Evergreen Insights: The Past Context of Indian Agricultural Debt
The issue of agricultural debt in India is deeply rooted in historical and socio-economic factors. For centuries, farmers have relied on informal credit systems, often at exorbitant interest rates, leading to cycles of indebtedness. The introduction of formal credit schemes like the KCC aimed to address this issue, but systemic problems and social pressures have undermined their effectiveness.
The Green Revolution in the 1960s and 70s,while increasing agricultural productivity,also led to increased dependence on fertilizers,pesticides,and irrigation,further increasing farmers’ costs and vulnerability to debt. Climate change, with its erratic rainfall patterns and increased frequency of droughts and floods, has exacerbated the situation, leading to crop failures and financial distress.

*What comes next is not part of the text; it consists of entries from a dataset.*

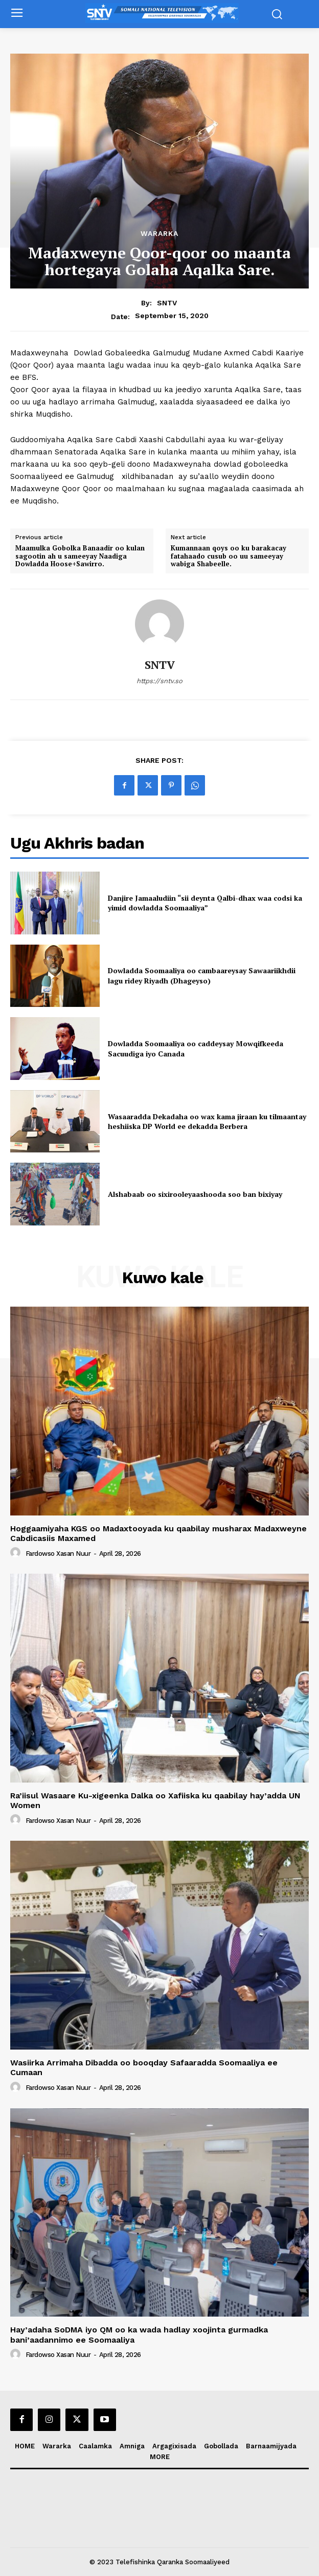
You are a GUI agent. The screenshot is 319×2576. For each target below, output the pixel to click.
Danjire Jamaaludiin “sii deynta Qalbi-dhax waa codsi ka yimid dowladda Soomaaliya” (205, 903)
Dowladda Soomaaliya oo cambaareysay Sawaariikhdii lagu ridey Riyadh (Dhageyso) (201, 975)
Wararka (159, 233)
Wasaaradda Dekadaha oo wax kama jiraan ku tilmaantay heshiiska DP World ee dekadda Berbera (207, 1121)
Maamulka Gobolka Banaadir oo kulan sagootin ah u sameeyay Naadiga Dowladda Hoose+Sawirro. (80, 556)
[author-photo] (17, 1552)
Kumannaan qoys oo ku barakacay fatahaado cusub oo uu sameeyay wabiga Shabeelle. (228, 556)
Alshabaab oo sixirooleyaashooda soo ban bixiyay (195, 1194)
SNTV (167, 303)
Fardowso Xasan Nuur (58, 1553)
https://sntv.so (159, 681)
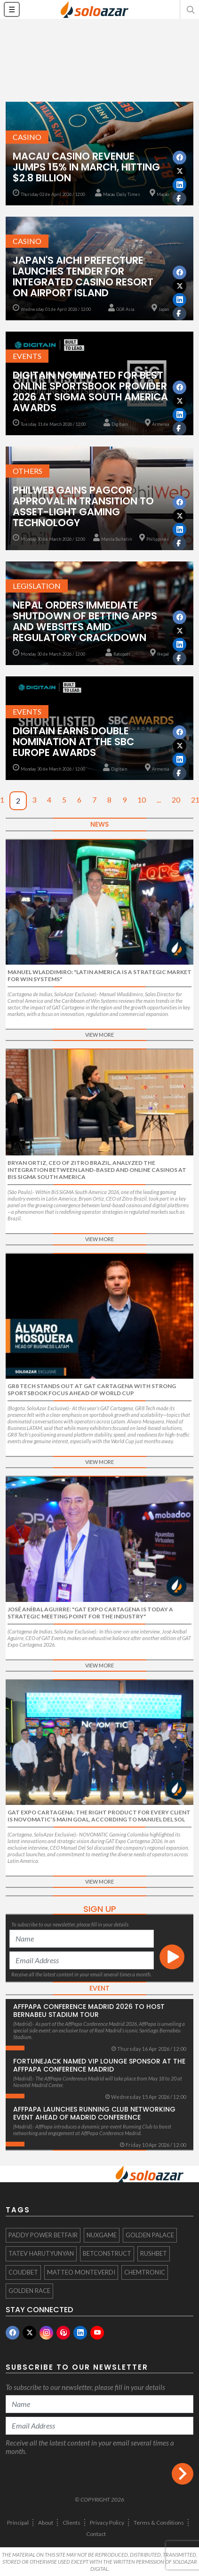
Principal (18, 2522)
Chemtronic (144, 2272)
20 (176, 799)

Moreover,the lack of adequate infrastructure,such as storage facilities and market access,forces farmers to sell their produce at low prices,making it difficult to repay loans. The combination of these factors has created a complex and challenging situation for Indian farmers, requiring complete and lasting solutions.
Frequently Asked Questions About Farmer Debt in India
- What is the Kisan Credit Card (KCC) scheme?
- The KCC scheme is a government initiative to provide farmers with easy access to credit for agricultural purposes, such as buying seeds, fertilizers, and equipment.
- Why are Indian farmers using KCC loans for dowries?
- due to social pressures and the prevalence of dowry in marriages, farmers frequently enough divert KCC loans to meet dowry demands, pushing them into debt.
- How does debt lead to farmer suicides in India?
- The inability to repay loans, coupled with crop failures and financial distress, creates immense pressure on farmers, leading some to take their own lives.
- What are the main challenges facing Indian agriculture?
- Key challenges include small landholdings, climate change, lack of infrastructure, and inadequate access to markets and fair prices.
- What reforms are needed to address farmer distress in India?
- Reforms should focus on improving public healthcare,education,irrigation,storage,market access,and ensuring fair prices for crops.
- How can the KCC scheme be improved to better support farmers?
- The KCC scheme needs better oversight, reduced interest rates, and flexible repayment terms that align with the realities of farming.
- What role do middlemen play in the Indian agricultural debt crisis?
- Middlemen often exploit farmers by charging high interest rates to help them renew KCC loans, perpetuating the cycle of debt.
Disclaimer: This article provides general facts and does not constitute financial or legal advice. Consult with a qualified professional for personalized guidance.